- [DATA EXCERPTS]
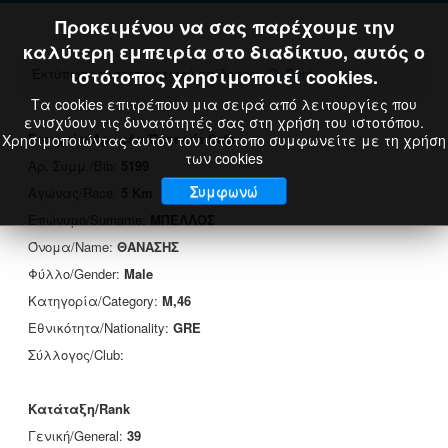
Προκειμένου να σας παρέχουμε την
καλύτερη εμπειρία στο διαδίκτυο, αυτός ο
Εκτύπωση πιστοποιητικού επίδοσης:
ιστότοπος χρησιμοποιεί cookies.
Print
Τα cookies επιτρέπουν μια σειρά από λειτουργίες που
ενισχύουν τις δυνατότητές σας στη χρήση του ιστοτόπου.
Στοιχεία Δρομέα/Runner's Data
Χρησιμοποιώντας αυτόν τον ιστότοπο συμφωνείτε με τη χρήση
των cookies
Αρ. Συμμ./Bib:
5199
Συμφωνώ
Αγώνας/Race:
5 Km
Επώνυμο/Surname:
ΜΠΕΛΛΟΣ
Όνομα/Name:
ΘΑΝΑΣΗΣ
Φύλλο/Gender:
Male
Κατηγορία/Category:
M,46
Εθνικότητα/Nationality:
GRE
Σύλλογος/Club:
Κατάταξη/Rank
Γενική/General:
39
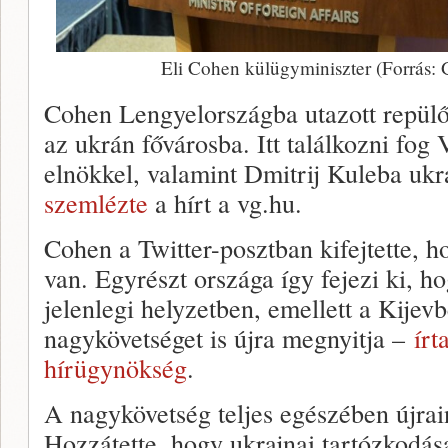
Eli Cohen külügyminiszter (Forrás
Cohen Lengyelországba utazott repülő
az ukrán fővárosba. Itt találkozni fog
elnökkel, valamint Dmitrij Kuleba ukr
szemlézte
a hírt a vg.hu.
Cohen a Twitter-posztban kifejtette, h
van. Egyrészt országa így fejezi ki, ho
jelenlegi helyzetben, emellett a Kijevb
nagykövetséget is újra megnyitja –
ír
hírügynökség
.
A nagykövetség teljes egészében újrai
Hozzátette, hogy ukrajnai tartózkodása 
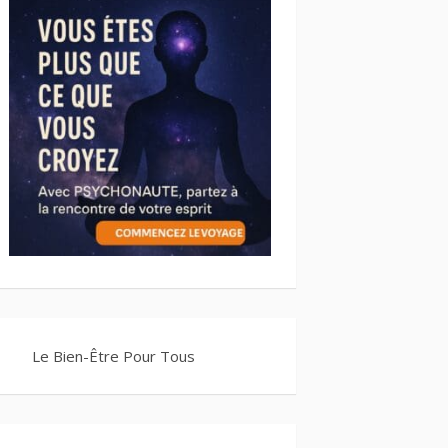
Le Bien-Être Pour Tous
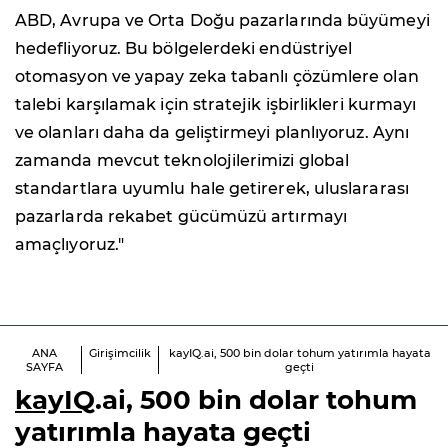
ABD, Avrupa ve Orta Doğu pazarlarında büyümeyi
hedefliyoruz. Bu bölgelerdeki endüstriyel
otomasyon ve yapay zeka tabanlı çözümlere olan
talebi karşılamak için stratejik işbirlikleri kurmayı
ve olanları daha da geliştirmeyi planlıyoruz. Aynı
zamanda mevcut teknolojilerimizi global
standartlara uyumlu hale getirerek, uluslararası
pazarlarda rekabet gücümüzü artırmayı
amaçlıyoruz."
ANA
Girişimcilik
kayIQ.ai, 500 bin dolar tohum yatırımla hayata
SAYFA
geçti
kayIQ
.ai, 500 bin dolar tohum
yatırımla hayata geçti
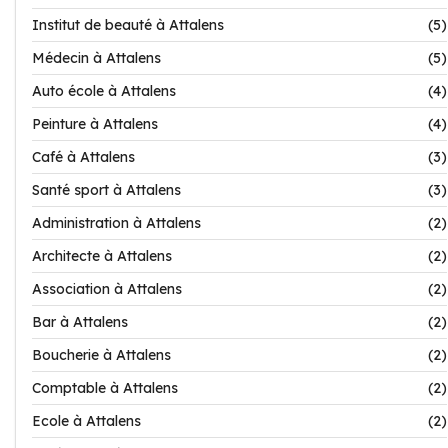
Institut de beauté à Attalens
(5)
Médecin à Attalens
(5)
Auto école à Attalens
(4)
Peinture à Attalens
(4)
Café à Attalens
(3)
Santé sport à Attalens
(3)
Administration à Attalens
(2)
Architecte à Attalens
(2)
Association à Attalens
(2)
Bar à Attalens
(2)
Boucherie à Attalens
(2)
Comptable à Attalens
(2)
Ecole à Attalens
(2)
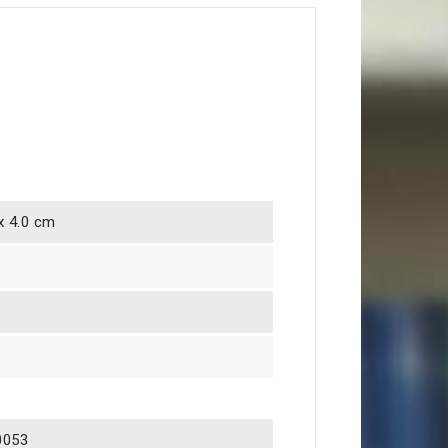
 x 4.0 cm
0053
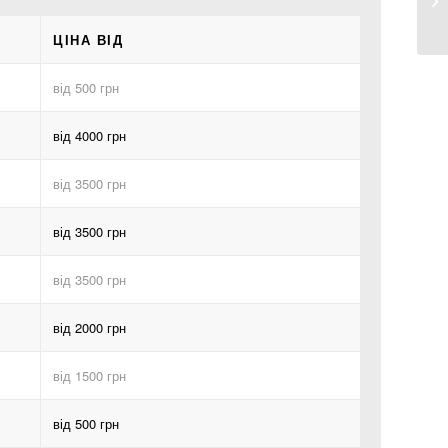
ЦІНА ВІД
від 500 грн
від 4000 грн
від 3500 грн
від 3500 грн
від 3500 грн
від 2000 грн
від 1500 грн
від 500 грн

- [ABOUT THIS TASK] Locate "Boucherie à Attalens" in the entries above. Copy, exactly and only, the lines from that line to the end, leaving out the pictures.

- [TASK OUTPUT]
Boucherie à Attalens
(2)
Comptable à Attalens
(2)
Ecole à Attalens
(2)
 x 4.0 cm
0053
ЦІНА ВІД
від 500 грн
від 4000 грн
від 3500 грн
від 3500 грн
від 3500 грн
від 2000 грн
від 1500 грн
від 500 грн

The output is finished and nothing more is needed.